Stored data entries
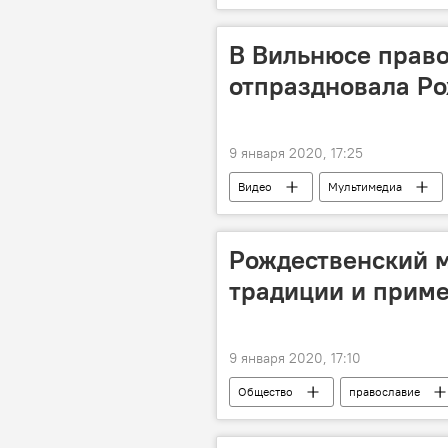
В Вильнюсе прав
отпраздновала Ро
9 января 2020, 17:25
Видео
Мультимедиа
православие
Рождественский м
традиции и приме
9 января 2020, 17:10
Общество
православие
Рождество Христово
приме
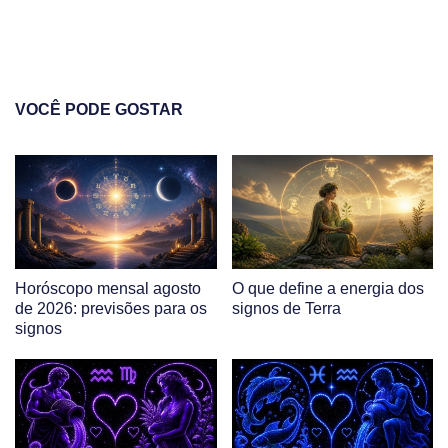
VOCÊ PODE GOSTAR
Horóscopo mensal agosto
O que define a energia dos
de 2026: previsões para os
signos de Terra
signos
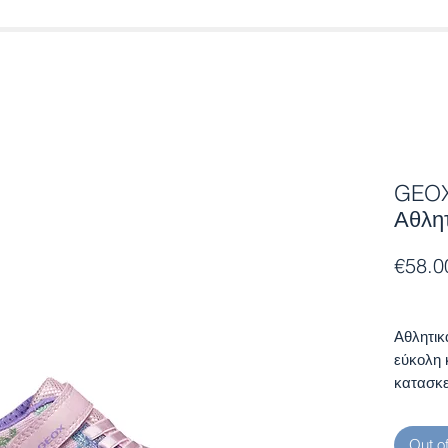
GEOX
Αθλητ
€58.0
Αθλητικ
εύκολη 
κατασκε
κομψό d
ενθουσι
Out o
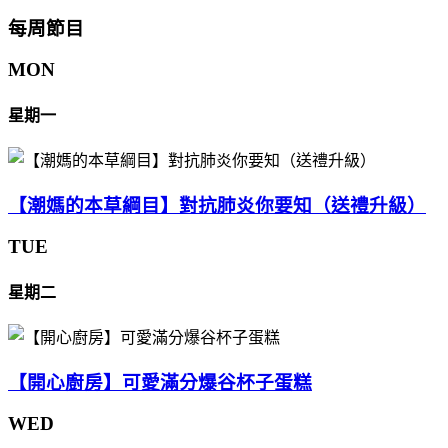
每周節目
MON
星期一
【潮媽的本草綱目】對抗肺炎你要知（送禮升級）
TUE
星期二
【開心廚房】可愛滿分爆谷杯子蛋糕
WED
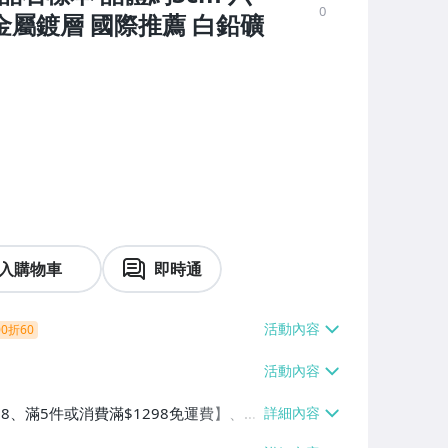
0
金屬鍍層 國際推薦 白鉛礦
入購物車
即時通
0折60
38、滿5件或消費滿$1298免運費】、7-
、萊爾富取貨付款【單件運費$60、滿5件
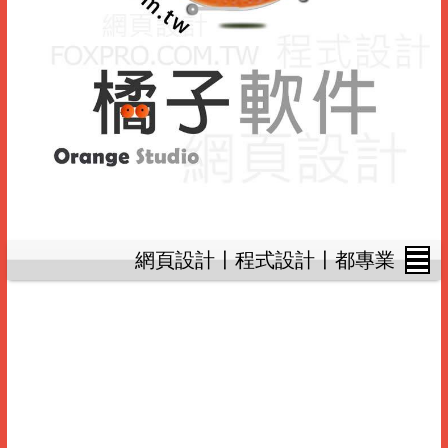
網頁設計〡程式設計〡都專業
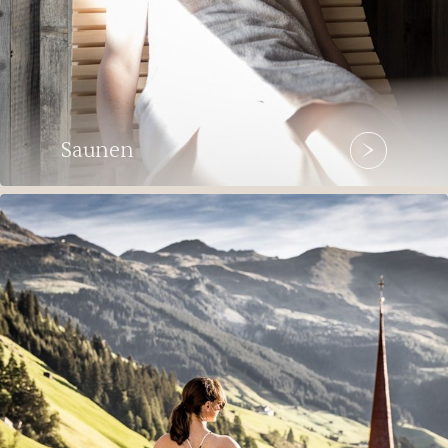
Saunen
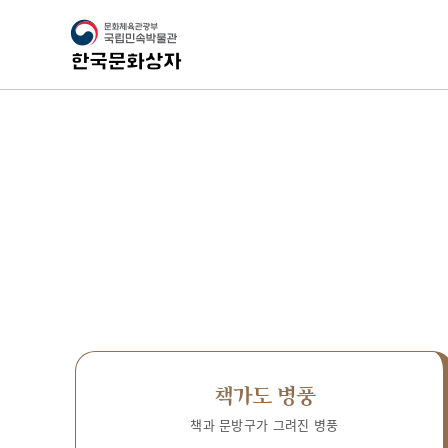
책가도 병풍
책과 문방구가 그려진 병풍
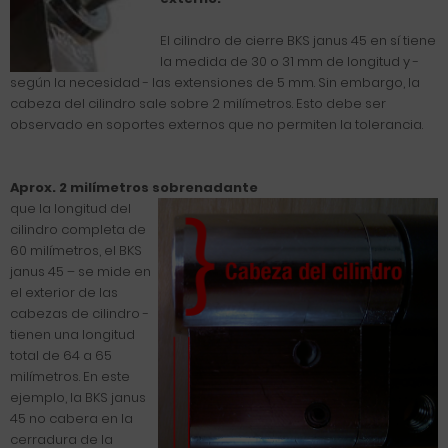
El cilindro de cierre BKS janus 45 en sí tiene
la medida de 30 o 31 mm de longitud y -
según la necesidad - las extensiones de 5 mm. Sin embargo, la
cabeza del cilindro sale sobre 2 milímetros. Esto debe ser
observado en soportes externos que no permiten la tolerancia.
Aprox. 2 milímetros sobrenadante
que la longitud del
cilindro completa de
60 milímetros, el BKS
janus 45 – se mide en
el exterior de las
cabezas de cilindro -
tienen una longitud
total de 64 a 65
milímetros. En este
ejemplo, la BKS janus
45 no cabera en la
cerradura de la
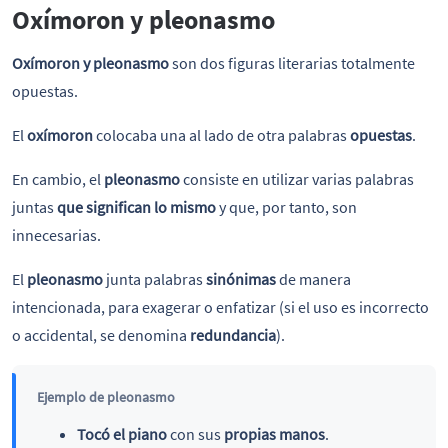
Oxímoron y pleonasmo
Oxímoron y pleonasmo
son dos figuras literarias totalmente
opuestas.
El
oxímoron
colocaba una al lado de otra palabras
opuestas
.
En cambio, el
pleonasmo
consiste en utilizar varias palabras
juntas
que significan lo mismo
y que, por tanto, son
innecesarias.
El
pleonasmo
junta palabras
sinónimas
de manera
intencionada, para exagerar o enfatizar (si el uso es incorrecto
o accidental, se denomina
redundancia
).
Ejemplo de pleonasmo
Tocó el piano
con sus
propias manos
.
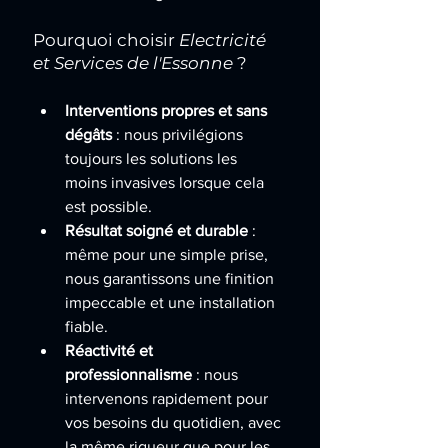
Pourquoi choisir 
Electricité 
et Services de l'Essonne
 ?
Interventions propres et sans 
dégâts
 : nous privilégions 
toujours les solutions les 
moins invasives lorsque cela 
est possible.
Résultat soigné et durable
 : 
même pour une simple prise, 
nous garantissons une finition 
impeccable et une installation 
fiable.
Réactivité et 
professionnalisme
 : nous 
intervenons rapidement pour 
vos besoins du quotidien, avec 
la même rigueur que pour les 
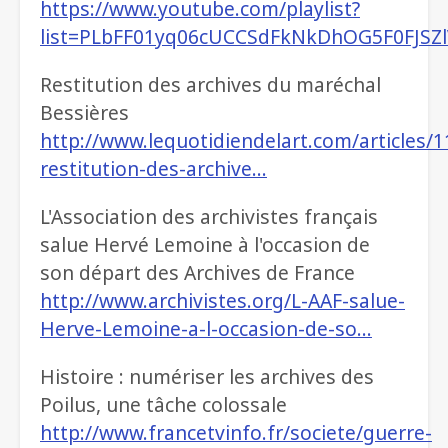
https://www.youtube.com/playlist?
list=PLbFF01yq06cUCCSdFkNkDhOG5F0FJSZ
Restitution des archives du maréchal
Bessières
http://www.lequotidiendelart.com/articles/1
restitution-des-archive…
L'Association des archivistes français
salue Hervé Lemoine à l'occasion de
son départ des Archives de France
http://www.archivistes.org/L-AAF-salue-
Herve-Lemoine-a-l-occasion-de-so…
Histoire : numériser les archives des
Poilus, une tâche colossale
http://www.francetvinfo.fr/societe/guerre-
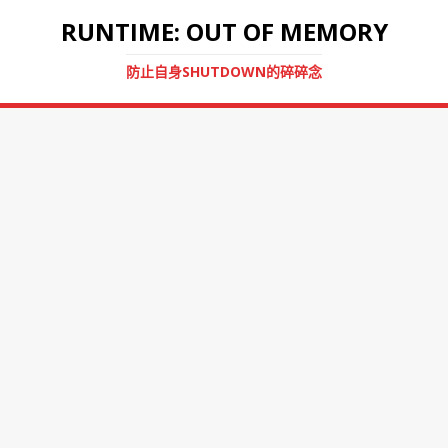
RUNTIME: OUT OF MEMORY
防止自身SHUTDOWN的碎碎念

*Problem details:* Without the pictures, retype each line of the records above exactly.

*Output of the exercise:*
В Вильнюсе прав
отпраздновала Ро
9 января 2020, 17:25
Видео
Мультимедиа
православие
Рождественский м
традиции и приме
9 января 2020, 17:10
Общество
православие
Рождество Христово
приме
VOCÊ PODE GOSTAR
Horóscopo mensal agosto
O que define a energia dos
de 2026: previsões para os
signos de Terra
signos
GEOX
Αθλητ
€58.0
Αθλητικ
εύκολη 
κατασκε
κομψό d
ενθουσι
Out o
每周節目
MON
星期一
【潮媽的本草綱目】對抗肺炎你要知（送禮升級）
TUE
星期二
【開心廚房】可愛滿分爆谷杯子蛋糕
WED
0
金屬鍍層 國際推薦 白鉛礦
入購物車
即時通
0折60
38、滿5件或消費滿$1298免運費】、7-
、萊爾富取貨付款【單件運費$60、滿5件
網頁設計〡程式設計〡都專業
Saunen
책가도 병풍
책과 문방구가 그려진 병풍
El cilindro de cierre BKS janus 45 en sí tiene
la medida de 30 o 31 mm de longitud y -
según la necesidad - las extensiones de 5 mm. Sin embargo, la
cabeza del cilindro sale sobre 2 milímetros. Esto debe ser
observado en soportes externos que no permiten la tolerancia.
Aprox. 2 milímetros sobrenadante
que la longitud del
cilindro completa de
60 milímetros, el BKS
janus 45 – se mide en
el exterior de las
cabezas de cilindro -
tienen una longitud
total de 64 a 65
milímetros. En este
ejemplo, la BKS janus
45 no cabera en la
cerradura de la
Oxímoron y pleonasmo
Oxímoron y pleonasmo
son dos figuras literarias totalmente
opuestas.
El
oxímoron
colocaba una al lado de otra palabras
opuestas
.
En cambio, el
pleonasmo
consiste en utilizar varias palabras
juntas
que significan lo mismo
y que, por tanto, son
innecesarias.
El
pleonasmo
junta palabras
sinónimas
de manera
intencionada, para exagerar o enfatizar (si el uso es incorrecto
o accidental, se denomina
redundancia
).
Ejemplo de pleonasmo
Tocó el piano
con sus
propias manos
.
Pourquoi choisir 
Electricité 
et Services de l'Essonne
 ?
Interventions propres et sans 
dégâts
 : nous privilégions 
toujours les solutions les 
moins invasives lorsque cela 
est possible.
Résultat soigné et durable
 : 
même pour une simple prise, 
nous garantissons une finition 
impeccable et une installation 
fiable.
Réactivité et 
professionnalisme
 : nous 
intervenons rapidement pour 
vos besoins du quotidien, avec 
la même rigueur que pour les 
https://www.youtube.com/playlist?
list=PLbFF01yq06cUCCSdFkNkDhOG5F0FJSZ
Restitution des archives du maréchal
Bessières
http://www.lequotidiendelart.com/articles/1
restitution-des-archive…
L'Association des archivistes français
salue Hervé Lemoine à l'occasion de
son départ des Archives de France
http://www.archivistes.org/L-AAF-salue-
Herve-Lemoine-a-l-occasion-de-so…
Histoire : numériser les archives des
Poilus, une tâche colossale
http://www.francetvinfo.fr/societe/guerre-
RUNTIME: OUT OF MEMORY
防止自身SHUTDOWN的碎碎念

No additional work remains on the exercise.